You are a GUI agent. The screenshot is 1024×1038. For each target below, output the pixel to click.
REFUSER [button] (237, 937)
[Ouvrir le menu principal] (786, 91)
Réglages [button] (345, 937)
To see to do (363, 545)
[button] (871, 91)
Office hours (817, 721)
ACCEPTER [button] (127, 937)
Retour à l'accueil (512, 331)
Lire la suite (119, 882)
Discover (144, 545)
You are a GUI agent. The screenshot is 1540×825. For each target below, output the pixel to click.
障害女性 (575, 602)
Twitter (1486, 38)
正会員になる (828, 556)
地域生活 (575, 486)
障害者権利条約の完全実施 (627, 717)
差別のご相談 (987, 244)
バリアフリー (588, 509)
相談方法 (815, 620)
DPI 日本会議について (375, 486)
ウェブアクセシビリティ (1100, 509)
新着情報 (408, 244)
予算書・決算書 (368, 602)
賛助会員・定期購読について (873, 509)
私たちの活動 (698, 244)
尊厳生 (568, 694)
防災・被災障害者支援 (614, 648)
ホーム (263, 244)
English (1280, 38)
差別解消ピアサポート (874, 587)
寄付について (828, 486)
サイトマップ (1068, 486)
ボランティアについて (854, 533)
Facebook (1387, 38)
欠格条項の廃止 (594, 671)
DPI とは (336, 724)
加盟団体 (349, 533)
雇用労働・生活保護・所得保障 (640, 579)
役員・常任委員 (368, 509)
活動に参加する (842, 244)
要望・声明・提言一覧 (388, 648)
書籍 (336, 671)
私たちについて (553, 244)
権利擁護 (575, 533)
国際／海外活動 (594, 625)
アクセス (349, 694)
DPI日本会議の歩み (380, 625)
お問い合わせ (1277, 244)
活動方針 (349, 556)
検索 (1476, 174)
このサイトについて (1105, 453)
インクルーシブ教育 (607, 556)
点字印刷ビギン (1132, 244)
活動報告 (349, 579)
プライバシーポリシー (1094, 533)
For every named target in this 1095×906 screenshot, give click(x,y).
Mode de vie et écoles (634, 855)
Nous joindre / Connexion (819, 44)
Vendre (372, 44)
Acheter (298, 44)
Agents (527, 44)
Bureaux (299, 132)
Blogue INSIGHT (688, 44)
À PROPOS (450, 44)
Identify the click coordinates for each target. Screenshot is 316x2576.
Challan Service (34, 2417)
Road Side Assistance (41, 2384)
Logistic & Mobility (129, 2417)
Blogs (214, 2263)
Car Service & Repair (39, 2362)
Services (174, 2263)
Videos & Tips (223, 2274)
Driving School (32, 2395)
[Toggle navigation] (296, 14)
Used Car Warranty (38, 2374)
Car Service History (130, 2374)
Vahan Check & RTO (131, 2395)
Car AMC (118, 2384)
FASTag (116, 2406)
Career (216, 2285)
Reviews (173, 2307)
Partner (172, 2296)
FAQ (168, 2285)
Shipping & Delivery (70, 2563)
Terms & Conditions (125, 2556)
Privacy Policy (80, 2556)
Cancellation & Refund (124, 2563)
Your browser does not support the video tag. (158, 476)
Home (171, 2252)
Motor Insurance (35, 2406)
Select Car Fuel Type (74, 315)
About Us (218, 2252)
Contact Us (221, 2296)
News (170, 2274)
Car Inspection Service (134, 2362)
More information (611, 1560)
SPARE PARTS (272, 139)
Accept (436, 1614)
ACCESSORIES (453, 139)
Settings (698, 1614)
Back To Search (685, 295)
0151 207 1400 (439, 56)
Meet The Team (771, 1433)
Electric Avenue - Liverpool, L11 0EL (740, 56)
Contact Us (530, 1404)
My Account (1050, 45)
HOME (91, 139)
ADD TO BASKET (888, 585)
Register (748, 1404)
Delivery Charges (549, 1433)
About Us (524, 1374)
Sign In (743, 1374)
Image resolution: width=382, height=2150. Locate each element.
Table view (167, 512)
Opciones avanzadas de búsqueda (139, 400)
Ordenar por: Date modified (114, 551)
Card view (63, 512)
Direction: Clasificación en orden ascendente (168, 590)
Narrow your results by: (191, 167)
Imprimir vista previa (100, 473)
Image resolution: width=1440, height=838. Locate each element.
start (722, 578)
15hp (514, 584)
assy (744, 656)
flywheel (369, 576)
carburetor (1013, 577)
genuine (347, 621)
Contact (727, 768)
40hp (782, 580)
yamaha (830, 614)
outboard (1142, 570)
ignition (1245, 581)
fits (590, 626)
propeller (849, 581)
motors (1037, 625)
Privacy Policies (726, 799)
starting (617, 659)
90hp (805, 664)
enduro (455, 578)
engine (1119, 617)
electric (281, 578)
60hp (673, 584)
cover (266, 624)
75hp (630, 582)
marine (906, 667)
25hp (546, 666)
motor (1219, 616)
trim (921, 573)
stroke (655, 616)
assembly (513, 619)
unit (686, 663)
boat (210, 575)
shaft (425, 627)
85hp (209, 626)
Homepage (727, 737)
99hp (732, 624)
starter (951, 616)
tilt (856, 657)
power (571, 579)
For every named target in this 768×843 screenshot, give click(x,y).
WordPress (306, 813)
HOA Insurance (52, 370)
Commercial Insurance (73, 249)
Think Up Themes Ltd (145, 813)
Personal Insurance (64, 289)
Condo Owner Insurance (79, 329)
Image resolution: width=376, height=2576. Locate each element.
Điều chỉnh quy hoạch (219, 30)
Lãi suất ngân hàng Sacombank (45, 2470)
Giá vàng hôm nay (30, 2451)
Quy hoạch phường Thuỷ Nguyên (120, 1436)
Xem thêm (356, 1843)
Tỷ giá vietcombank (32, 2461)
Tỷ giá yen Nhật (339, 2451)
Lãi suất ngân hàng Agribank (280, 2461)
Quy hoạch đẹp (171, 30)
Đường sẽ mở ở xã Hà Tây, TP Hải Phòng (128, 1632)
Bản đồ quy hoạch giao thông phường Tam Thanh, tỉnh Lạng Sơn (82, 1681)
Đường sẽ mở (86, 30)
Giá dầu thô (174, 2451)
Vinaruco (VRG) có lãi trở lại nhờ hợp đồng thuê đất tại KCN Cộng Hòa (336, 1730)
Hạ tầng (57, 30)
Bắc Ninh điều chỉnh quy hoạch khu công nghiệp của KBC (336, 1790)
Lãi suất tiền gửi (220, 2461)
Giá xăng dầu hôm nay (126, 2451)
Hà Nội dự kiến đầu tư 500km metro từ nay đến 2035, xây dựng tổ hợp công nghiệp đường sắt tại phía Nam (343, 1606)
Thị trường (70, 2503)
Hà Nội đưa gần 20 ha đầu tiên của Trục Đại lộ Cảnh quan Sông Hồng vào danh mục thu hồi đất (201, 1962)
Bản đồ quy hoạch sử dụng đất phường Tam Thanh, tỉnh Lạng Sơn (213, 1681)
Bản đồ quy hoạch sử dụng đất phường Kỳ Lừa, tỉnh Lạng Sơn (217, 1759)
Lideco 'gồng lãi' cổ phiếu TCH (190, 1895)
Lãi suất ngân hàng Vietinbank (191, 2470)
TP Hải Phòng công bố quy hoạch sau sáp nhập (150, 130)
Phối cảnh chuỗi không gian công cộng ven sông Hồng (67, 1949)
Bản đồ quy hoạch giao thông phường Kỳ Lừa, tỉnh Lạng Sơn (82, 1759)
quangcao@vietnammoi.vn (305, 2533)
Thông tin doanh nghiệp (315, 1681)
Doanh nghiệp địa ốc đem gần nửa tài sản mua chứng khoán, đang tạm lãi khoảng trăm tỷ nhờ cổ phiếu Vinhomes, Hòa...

===

Given the records above, reproduce precisely and only the lines between the line holding "役員・常任委員 (368, 509)" and the line holding "Used Car Warranty (38, 2374)", inclusive.

## Solution for this problem
役員・常任委員 (368, 509)
活動に参加する (842, 244)
要望・声明・提言一覧 (388, 648)
書籍 (336, 671)
私たちについて (553, 244)
権利擁護 (575, 533)
国際／海外活動 (594, 625)
アクセス (349, 694)
DPI日本会議の歩み (380, 625)
お問い合わせ (1277, 244)
活動方針 (349, 556)
検索 (1476, 174)
このサイトについて (1105, 453)
インクルーシブ教育 (607, 556)
点字印刷ビギン (1132, 244)
活動報告 (349, 579)
プライバシーポリシー (1094, 533)
For every named target in this 1095×906 screenshot, give click(x,y).
Mode de vie et écoles (634, 855)
Nous joindre / Connexion (819, 44)
Vendre (372, 44)
Acheter (298, 44)
Agents (527, 44)
Bureaux (299, 132)
Blogue INSIGHT (688, 44)
À PROPOS (450, 44)
Identify the click coordinates for each target. Screenshot is 316x2576.
Challan Service (34, 2417)
Road Side Assistance (41, 2384)
Logistic & Mobility (129, 2417)
Blogs (214, 2263)
Car Service & Repair (39, 2362)
Services (174, 2263)
Videos & Tips (223, 2274)
Driving School (32, 2395)
[Toggle navigation] (296, 14)
Used Car Warranty (38, 2374)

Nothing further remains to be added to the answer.